Eski Uygarlıkların İnsanları
























Pasolini'nin Pound'la buluştuğu bir nokta var: kapitalist sömürünün karşısına eski uygarlıkların çiğ âdetlerini koymak ve mazlumla bizi en temel zeminde, yani insan unsurunda buluşturmak. Bu anlamda Pasolini'nin, Rumen kaluşarilerinden [Medea] Nijerya yerlilerine [Bir Afrika Orestes'i İçin Notlar] ya da Sana ahalisine [Sana'nın Duvarları] kadar çeşitli antik kültürleri taraması, sömürüye dayalı yeni düzenin iktidarlaşma önceliğini alaşağı etmeye çalışmasından başka bir şey de değil.
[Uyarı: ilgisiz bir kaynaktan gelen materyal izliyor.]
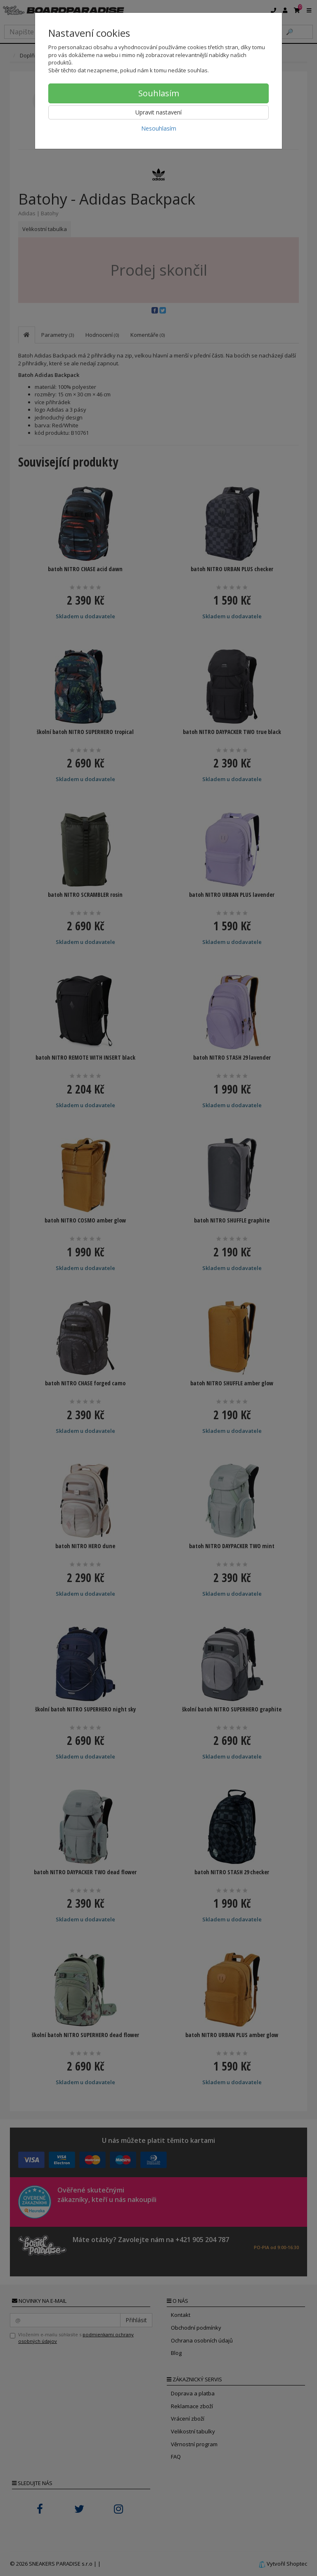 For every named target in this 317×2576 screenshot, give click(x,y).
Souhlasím (158, 93)
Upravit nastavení (158, 112)
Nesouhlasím (158, 128) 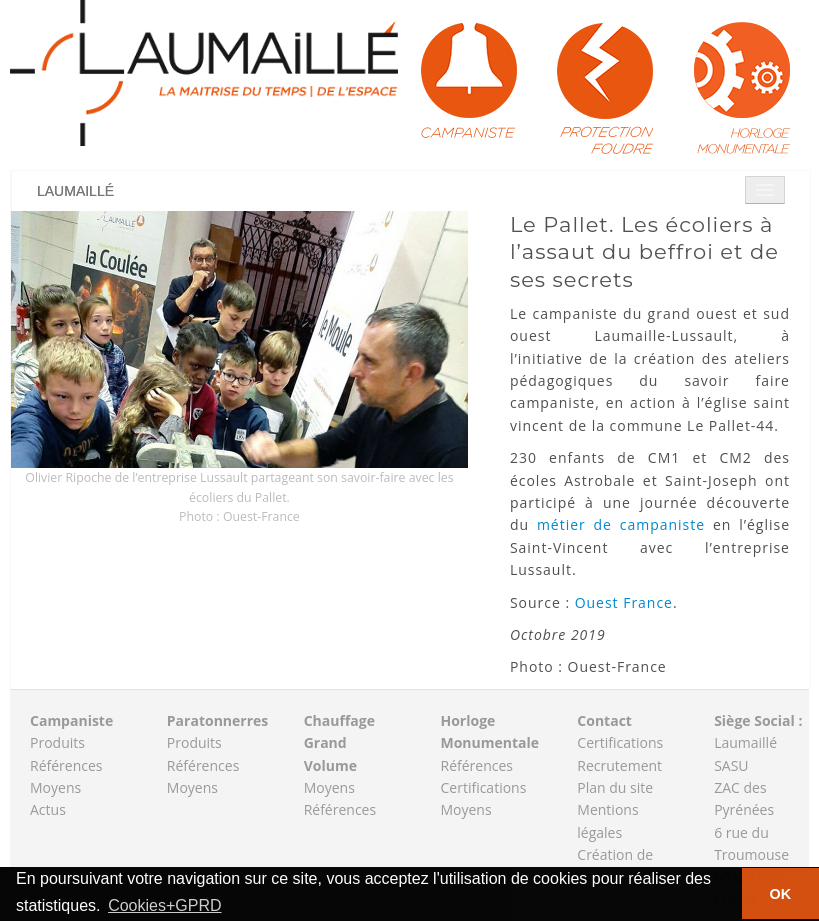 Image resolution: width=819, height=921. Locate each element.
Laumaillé (75, 191)
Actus (48, 809)
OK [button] (781, 894)
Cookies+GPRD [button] (164, 905)
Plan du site (615, 787)
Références (66, 765)
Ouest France (624, 602)
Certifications (483, 787)
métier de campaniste (621, 524)
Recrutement (619, 765)
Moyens (55, 787)
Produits (57, 742) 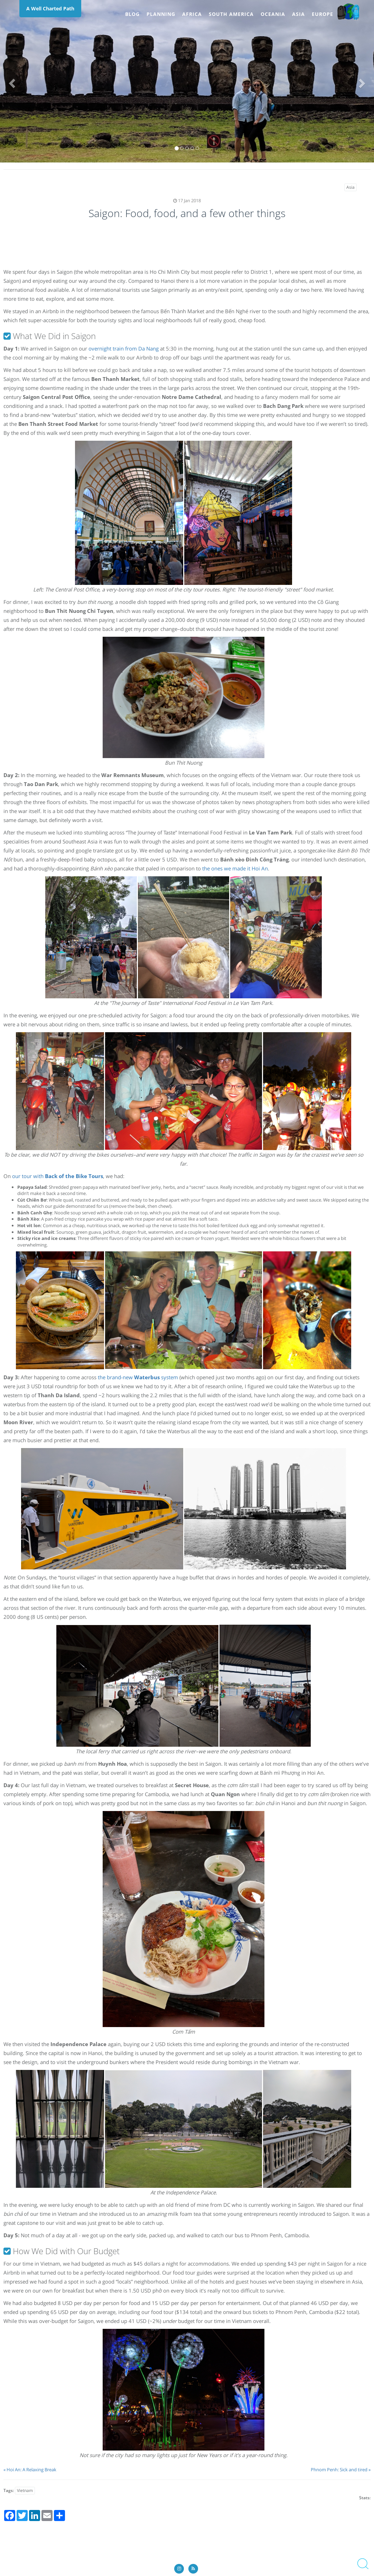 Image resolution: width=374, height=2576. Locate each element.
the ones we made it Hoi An (235, 868)
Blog (132, 14)
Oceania (273, 14)
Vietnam (25, 2490)
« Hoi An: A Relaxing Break (29, 2469)
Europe (322, 14)
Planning (161, 14)
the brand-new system (138, 1377)
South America (231, 14)
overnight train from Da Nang (123, 348)
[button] (11, 81)
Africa (192, 14)
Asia (298, 14)
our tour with (57, 1176)
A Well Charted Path (50, 8)
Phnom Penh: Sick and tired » (341, 2469) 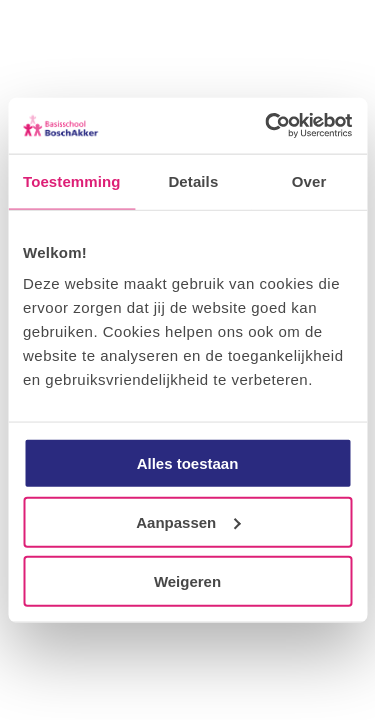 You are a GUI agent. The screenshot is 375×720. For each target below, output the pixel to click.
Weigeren (187, 580)
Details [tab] (193, 180)
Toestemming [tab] (72, 180)
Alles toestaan (188, 463)
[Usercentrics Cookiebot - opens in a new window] (267, 126)
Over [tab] (309, 180)
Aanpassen (188, 521) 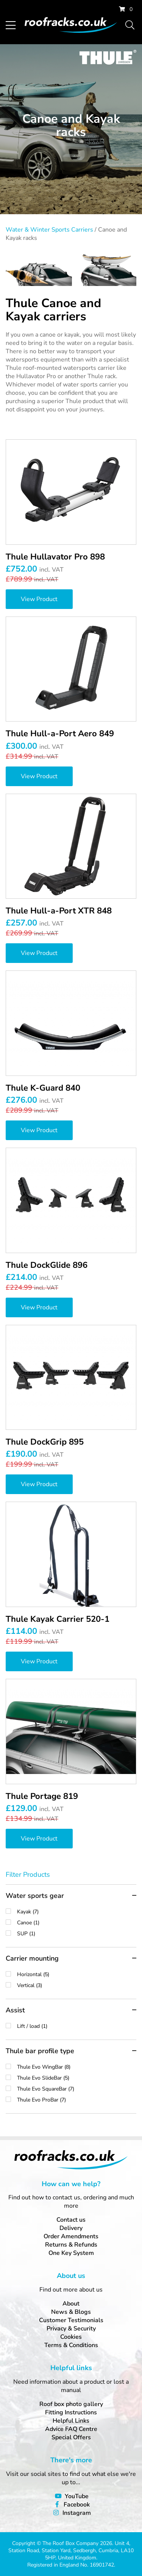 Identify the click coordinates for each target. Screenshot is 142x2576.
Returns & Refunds (71, 2245)
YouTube (77, 2496)
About (71, 2303)
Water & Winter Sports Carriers (49, 230)
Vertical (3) (76, 1985)
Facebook (77, 2504)
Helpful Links (71, 2421)
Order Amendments (71, 2236)
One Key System (71, 2253)
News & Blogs (71, 2312)
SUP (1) (76, 1933)
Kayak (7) (76, 1911)
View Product (39, 599)
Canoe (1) (76, 1922)
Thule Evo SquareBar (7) (76, 2088)
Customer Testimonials (71, 2320)
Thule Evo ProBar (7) (76, 2099)
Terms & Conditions (71, 2345)
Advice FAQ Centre (71, 2429)
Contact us (71, 2220)
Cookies (71, 2337)
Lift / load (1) (76, 2026)
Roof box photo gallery (71, 2404)
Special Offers (71, 2437)
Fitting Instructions (71, 2412)
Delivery (71, 2228)
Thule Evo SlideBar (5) (76, 2078)
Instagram (76, 2513)
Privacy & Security (71, 2328)
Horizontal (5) (76, 1974)
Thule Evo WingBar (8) (76, 2067) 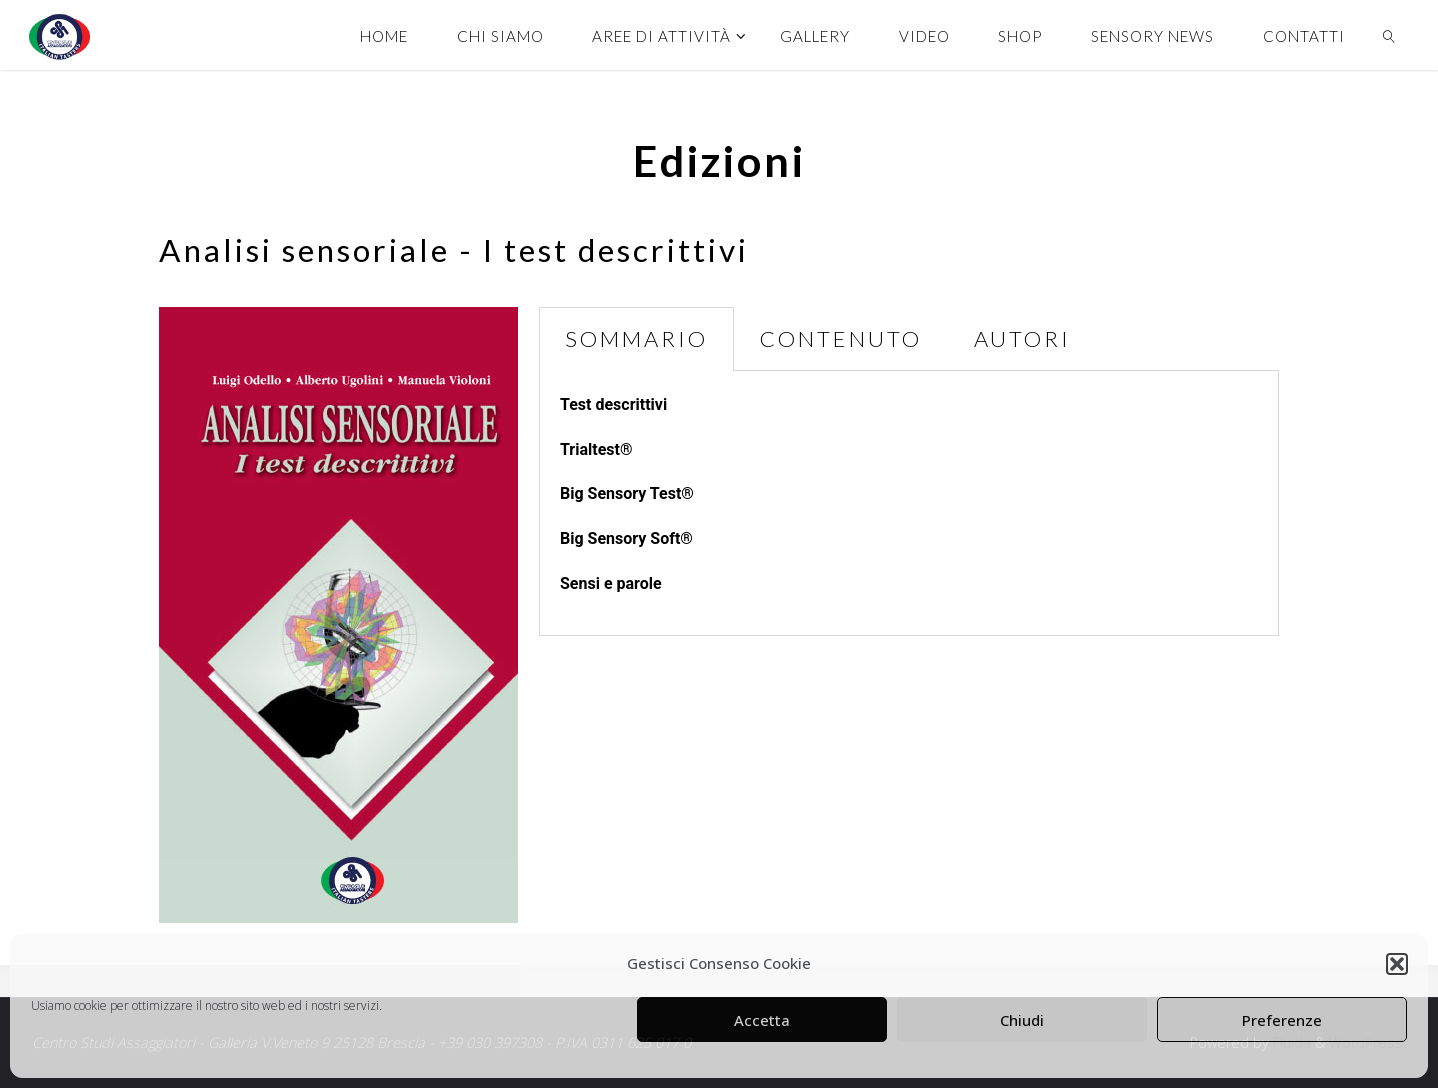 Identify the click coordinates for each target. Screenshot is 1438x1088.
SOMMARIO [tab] (636, 338)
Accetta (762, 1020)
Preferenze (1282, 1020)
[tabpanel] (909, 503)
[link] (1389, 35)
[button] (1397, 964)
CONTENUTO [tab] (841, 338)
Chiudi (1022, 1020)
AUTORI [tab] (1022, 338) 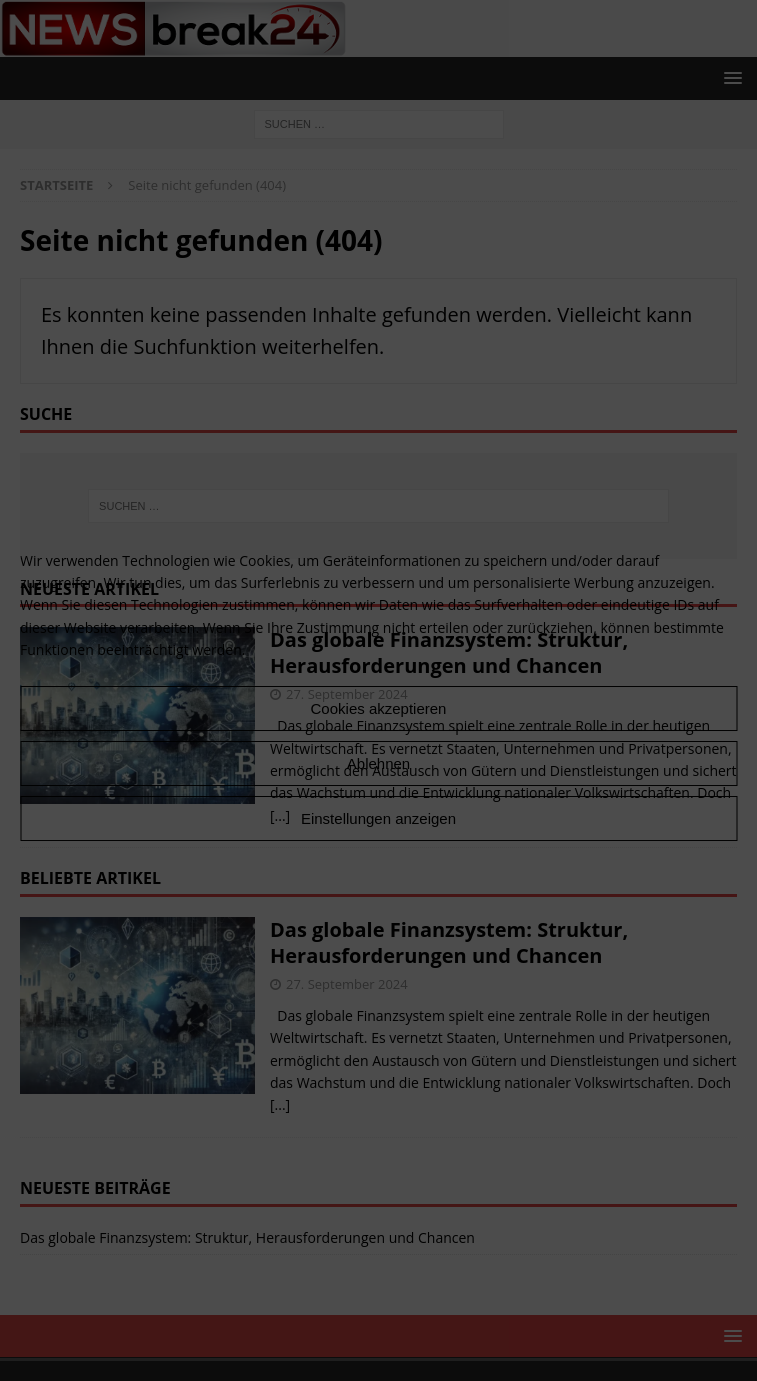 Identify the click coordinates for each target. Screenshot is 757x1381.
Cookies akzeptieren (379, 708)
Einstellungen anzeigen (378, 818)
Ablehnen (378, 763) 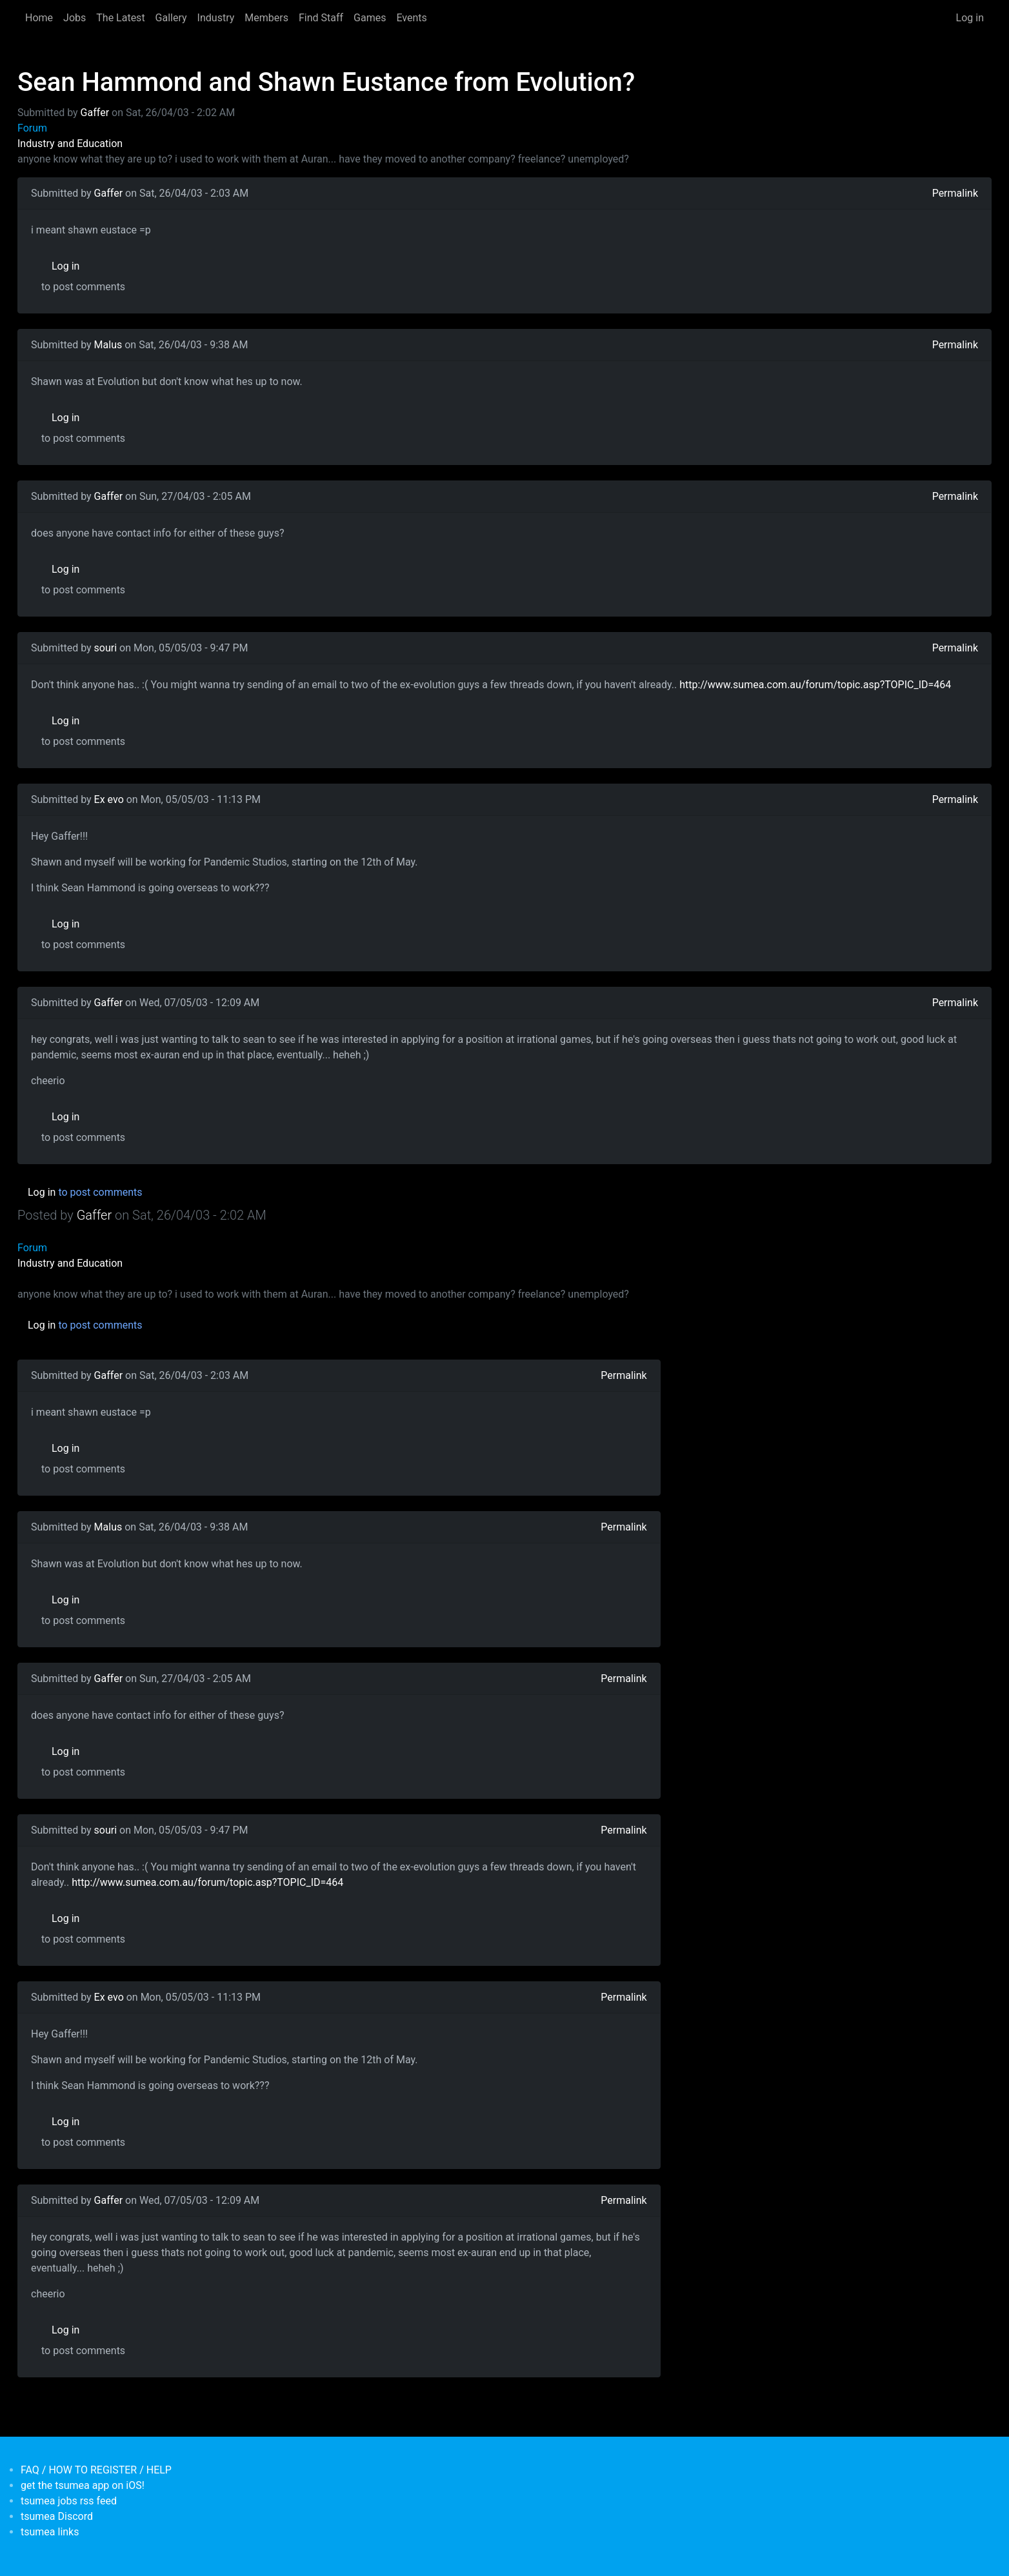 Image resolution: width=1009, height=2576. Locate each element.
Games (370, 18)
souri (105, 648)
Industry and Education (70, 143)
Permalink (955, 193)
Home (39, 18)
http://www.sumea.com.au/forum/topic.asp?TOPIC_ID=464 (815, 685)
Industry (216, 18)
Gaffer (95, 112)
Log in (970, 18)
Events (411, 18)
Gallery (171, 18)
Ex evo (109, 799)
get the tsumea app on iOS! (83, 2485)
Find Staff (321, 18)
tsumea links (50, 2532)
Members (266, 18)
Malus (108, 345)
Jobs (74, 18)
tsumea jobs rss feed (69, 2501)
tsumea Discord (57, 2516)
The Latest (120, 18)
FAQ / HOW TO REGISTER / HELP (96, 2470)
Sessiz çoğunluğu anlamak, en üste konumlanmış hegemonik gücü kabullenmek değildir; bu iktidarlaşma isteğini sömürülenin âdetleri ve alışkanlıklarıyla insanileştirmek, adeta yeniden kurmaktır. Pasolini, hızla sanayileşen İtalya'nın kültürünü müzelerde ya da tarih kitaplarında aramıyor. Roma İmparatorluğundan bu yana süregelen âdetlerin, tabirlerin ya da yaşayışların ancak fakirin, toplumun kıyısına itilmişin çehresinden okunabileceği düşüncesinde, çünkü her zaman geleceğe doğru uzanan bir gelişme hırsının ötesinde, insanı kendi âdetlerine çeken masumane bir geçmiş hissinin bulunduğuna da inanıyor. Pasolini'nin sosyalist okuması, bizi modern uygarlığın tarihin dışına ittiği bütün toplulukların mirasının, sokaktaki fakirde yer aldığı düşüncesine götürüyor diyebiliriz: bu nedenle, Pasolini'nin, burjuvanın tüm seçiciliğine karşı cehaleti, pahalı zevklerin yerine de hayvani iç güdüyü, yani en temel ihtiyaçları dahilinde insanı konumlandırdığını görüyoruz. Ahlâk ya da sosyal statü ardına gizlenmeden, insanın kendi ihtiyaçlarını (cinselliğini, hayat gayesini vb.) en cesur ve hayvani haliyle ifadesi ve bu duyguları hissetmekten hiçbir zaman gocunmaması.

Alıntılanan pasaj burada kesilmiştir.